Today’s launch of the Falcon Heavy rocket, designed and manufactured by Space-X, is what space history curator Tom Lassman describes as “next generation” rocketry, but with roots in the 1960s “Space Age” and technology that helped bring Apollo 11 to the Moon.
According to Space-X, the Falcon Heavy—an iteration of the Falcon 9 spacecraft that launched in 2012—can lift twice the payload of any other rocket currently on the market. It’s beat only by NASA’s Saturn V, the United States’ largest and most powerful launch vehicle to date. The Saturn V sent Apollo 11 astronauts, and later Skylab, into orbit in the late 1960s and early 1970s.

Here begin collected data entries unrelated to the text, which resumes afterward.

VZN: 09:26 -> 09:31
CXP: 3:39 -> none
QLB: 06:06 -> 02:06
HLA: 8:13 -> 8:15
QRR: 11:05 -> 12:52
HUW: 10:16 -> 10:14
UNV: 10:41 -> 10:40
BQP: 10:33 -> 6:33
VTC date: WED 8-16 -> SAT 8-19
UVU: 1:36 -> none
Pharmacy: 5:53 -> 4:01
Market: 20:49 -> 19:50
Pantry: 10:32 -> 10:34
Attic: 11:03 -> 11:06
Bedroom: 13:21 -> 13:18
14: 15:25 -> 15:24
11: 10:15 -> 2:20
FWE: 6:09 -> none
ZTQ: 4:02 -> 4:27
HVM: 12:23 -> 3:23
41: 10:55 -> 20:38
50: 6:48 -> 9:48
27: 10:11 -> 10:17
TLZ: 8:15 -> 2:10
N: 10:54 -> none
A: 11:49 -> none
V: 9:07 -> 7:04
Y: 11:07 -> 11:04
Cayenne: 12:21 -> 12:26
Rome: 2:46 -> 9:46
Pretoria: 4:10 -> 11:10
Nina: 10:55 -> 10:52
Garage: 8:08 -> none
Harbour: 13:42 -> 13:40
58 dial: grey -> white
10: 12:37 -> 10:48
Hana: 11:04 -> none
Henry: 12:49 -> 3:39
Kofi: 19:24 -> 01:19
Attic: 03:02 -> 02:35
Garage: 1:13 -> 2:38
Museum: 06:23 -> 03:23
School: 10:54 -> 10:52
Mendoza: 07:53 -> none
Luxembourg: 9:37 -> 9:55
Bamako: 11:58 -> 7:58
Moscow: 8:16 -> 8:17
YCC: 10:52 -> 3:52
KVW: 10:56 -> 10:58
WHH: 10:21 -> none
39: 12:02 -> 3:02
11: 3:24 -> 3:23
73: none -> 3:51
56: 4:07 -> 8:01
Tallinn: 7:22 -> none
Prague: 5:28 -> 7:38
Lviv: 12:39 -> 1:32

“The rocket engines for the Falcon 9 are standard, liquid fuel rocket engines that have a very strong lineage to the earlier Apollo-era rocket engines,” Lassman said.
What makes the Falcon Heavy remarkable, though, is its reusable first stage—earlier launch vehicles were disposable and expensive. This could bring down costs and shake up the commercial spaceflight market—though, Lassman cautions, there’s still a ways to go to see how the market develops.
The Falcon series has been in development since the early 2000s, and its “evolutionary process” has echoed how other rocket propulsion technologies and launch vehicles have been tested for decades, Lassman said. The early system failures of the Falcon 1 model were analogous to early rocket development in the United States—it was quite often an approach of learning by doing, testing new technological approaches to see what worked and what needed to be tweaked.
For Space-X, one of its biggest challenges has been how to incorporate re-entry and maneuvering systems that would allow the rocket to come back down to Earth stably and safely. According to Lassman, overcoming that challenge is what makes Space-X’s Falcon Heavy potentially so groundbreaking.